[PATCH 1/2] drivers/edac: Add L1 and L2 error detection for A53 and A57
Marc Zyngier
maz at kernel.org
Fri Apr 2 11:06:56 BST 2021
On Thu, 01 Apr 2021 12:06:14 +0100,
Sascha Hauer <s.hauer at pengutronix.de> wrote:
>
> The Cortex A53 and A57 cores have error detection capabilities for the
> L1/L2 Caches, this patch adds a driver for them.
>
> Unfortunately there is no robust way to inject errors into the caches,
> so this driver doesn't contain any code to actually test it. It has
> been tested though with code taken from an older version of this driver
> found here: https://lkml.org/lkml/2018/3/14/1203. For reasons stated
> in this thread the error injection code is not suitable for mainline,
> so it is removed from the driver.
>
> Signed-off-by: Sascha Hauer <s.hauer at pengutronix.de>
> ---
> drivers/edac/Kconfig | 6 +
> drivers/edac/Makefile | 1 +
> drivers/edac/cortex_arm64_l1_l2.c | 218 ++++++++++++++++++++++++++++++
> 3 files changed, 225 insertions(+)
> create mode 100644 drivers/edac/cortex_arm64_l1_l2.c
>
> diff --git a/drivers/edac/Kconfig b/drivers/edac/Kconfig
> index 27d0c4cdc58d..b038aed35e93 100644
> --- a/drivers/edac/Kconfig
> +++ b/drivers/edac/Kconfig
> @@ -538,4 +538,10 @@ config EDAC_DMC520
> Support for error detection and correction on the
> SoCs with ARM DMC-520 DRAM controller.
>
> +config EDAC_CORTEX_ARM64_L1_L2
> + tristate "ARM Cortex A57/A53"
> + depends on ARM64
> + help
> + Support for L1/L2 cache error detection on ARM Cortex A57 and A53.

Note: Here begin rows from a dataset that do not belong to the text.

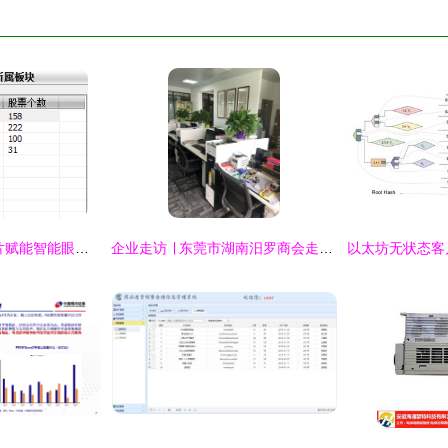
北京君正 以自研芯片赋能智能眼镜，驱动计算机软硬件一体化创新
企业走访 ∣ 东莞市湖南汨罗商会走访系列活动（一） 聚焦计算机软硬件研发与销售领域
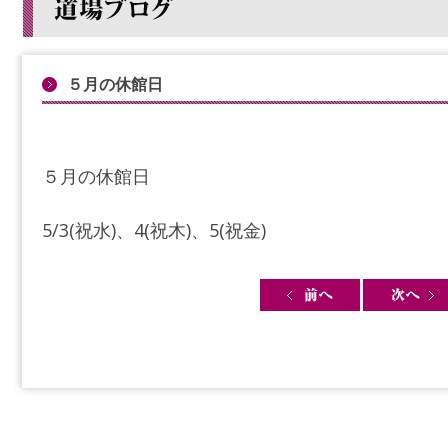
５月の休館日
５月の休館日
5/3(祝水)、4(祝木)、5(祝金)
Post navigation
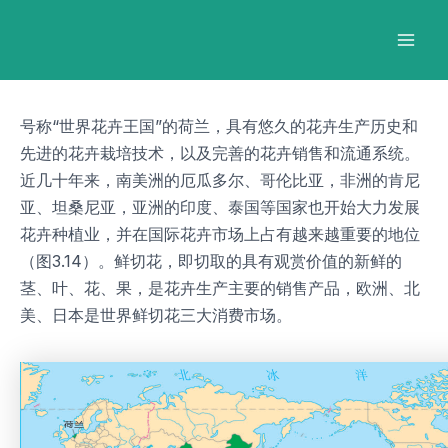
跳
Post
Mai
至
navigation
Men
内
容
号称“世界花卉王国”的荷兰，具有悠久的花卉生产历史和
先进的花卉栽培技术，以及完善的花卉销售和流通系统。
近几十年来，南美洲的厄瓜多尔、哥伦比亚，非洲的肯尼
亚、坦桑尼亚，亚洲的印度、泰国等国家也开始大力发展
花卉种植业，并在国际花卉市场上占有越来越重要的地位
（图3.14）。鲜切花，即切取的具有观赏价值的新鲜的
茎、叶、花、果，是花卉生产主要的销售产品，欧洲、北
美、日本是世界鲜切花三大消费市场。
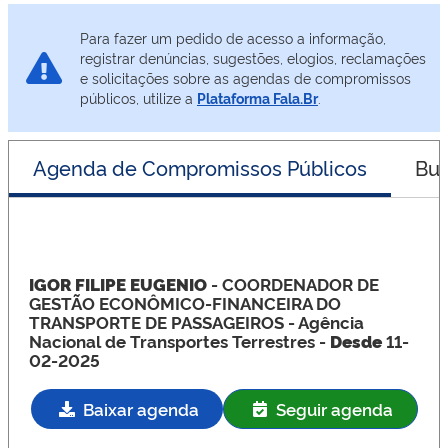
Para fazer um pedido de acesso a informação,
registrar denúncias, sugestões, elogios, reclamações
e solicitações sobre as agendas de compromissos
públicos, utilize a
Plataforma Fala.Br
.
Agenda de Compromissos Públicos
Bus
IGOR FILIPE EUGENIO
- COORDENADOR DE
GESTÃO ECONÔMICO-FINANCEIRA DO
TRANSPORTE DE PASSAGEIROS
- Agência
Nacional de Transportes Terrestres -
Desde
11-
02-2025
Baixar agenda
Seguir agenda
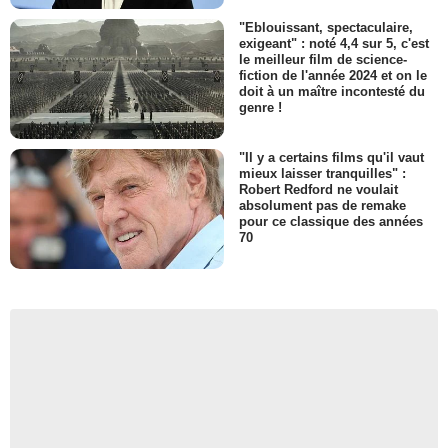
"Eblouissant, spectaculaire,
exigeant" : noté 4,4 sur 5, c'est
le meilleur film de science-
fiction de l'année 2024 et on le
doit à un maître incontesté du
genre !
"Il y a certains films qu'il vaut
mieux laisser tranquilles" :
Robert Redford ne voulait
absolument pas de remake
pour ce classique des années
70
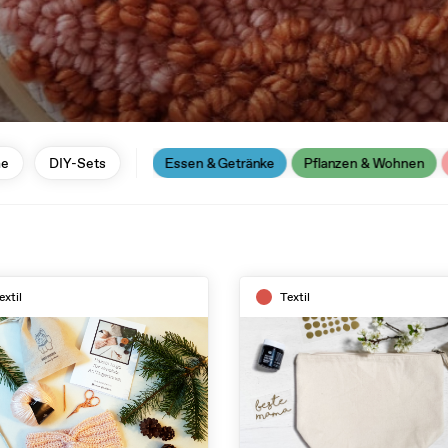
ne
Handwerk
DIY-Sets
Textil
Essen & Getränke
Pflanzen & Wohnen
extil
Textil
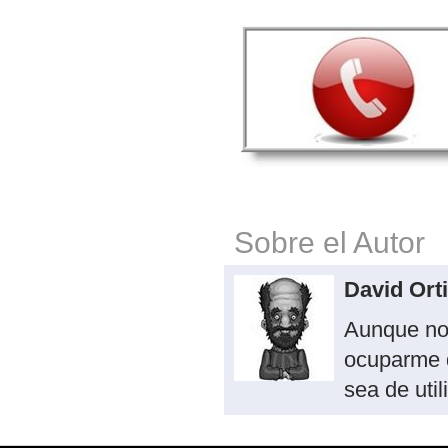
Sobre el Autor
David Ort
Aunque no
ocuparme 
sea de util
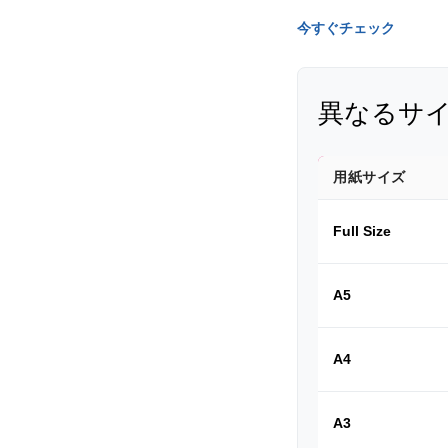
今すぐチェック
異なるサ
用紙サイズ
Full Size
A5
A4
A3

I went through the TRMs for a few other Cortex-A cores, and this
feature looks more common than this comment suggests. At least A35 and
A72 implement something similar (if not strictly identical), probably
owing to their ancestry.
> +
> endif # EDAC
> diff --git a/drivers/edac/Makefile b/drivers/edac/Makefile
> index 2d1641a27a28..5849d8bb32ae 100644
> --- a/drivers/edac/Makefile
> +++ b/drivers/edac/Makefile
> @@ -84,3 +84,4 @@ obj-$(CONFIG_EDAC_QCOM) += qcom_edac.o
> obj-$(CONFIG_EDAC_ASPEED) += aspeed_edac.o
> obj-$(CONFIG_EDAC_BLUEFIELD) += bluefield_edac.o
> obj-$(CONFIG_EDAC_DMC520) += dmc520_edac.o
> +obj-$(CONFIG_EDAC_CORTEX_ARM64_L1_L2) += cortex_arm64_l1_l2.o
> diff --git a/drivers/edac/cortex_arm64_l1_l2.c b/drivers/edac/cortex_arm64_l1_l2.c
> new file mode 100644
> index 000000000000..3b1e2f3ccab6
> --- /dev/null
> +++ b/drivers/edac/cortex_arm64_l1_l2.c
> @@ -0,0 +1,218 @@
> +// SPDX-License-Identifier: GPL-2.0
> +/*
> + * Cortex A57 and A53 EDAC L1 and L2 cache error detection
> + *
> + * Copyright (c) 2020 Pengutronix, Sascha Hauer <s.hauer at pengutronix.de>
> + *
> + * Based on Code from:
> + * Copyright (c) 2018, NXP Semiconductor
> + * Author: York Sun <york.sun at nxp.com>
> + *
> + */
> +
> +#include <linux/module.h>
> +#include <linux/of_platform.h>
> +#include <linux/of_device.h>
> +#include <linux/bitfield.h>
> +#include <asm/smp_plat.h>
> +
> +#include "edac_module.h"
> +
> +#define DRVNAME "cortex-arm64-edac"
> +
> +#define CPUMERRSR_EL1_RAMID GENMASK(30, 24)
> +
> +#define CPUMERRSR_EL1_VALID BIT(31)
> +#define CPUMERRSR_EL1_FATAL BIT(63)
> +
> +#define L1_I_TAG_RAM 0x00
> +#define L1_I_DATA_RAM 0x01
> +#define L1_D_TAG_RAM 0x08
> +#define L1_D_DATA_RAM 0x09
> +#define L1_D_DIRTY_RAM 0x14
> +#define TLB_RAM 0x18
> +
> +#define L2MERRSR_EL1_VALID BIT(31)
> +#define L2MERRSR_EL1_FATAL BIT(63)
> +
> +struct merrsr {
> + u64 cpumerr;
> + u64 l2merr;
> +};
> +
> +#define MESSAGE_SIZE 64
> +
> +#define SYS_CPUMERRSR_EL1 sys_reg(3, 1, 15, 2, 2)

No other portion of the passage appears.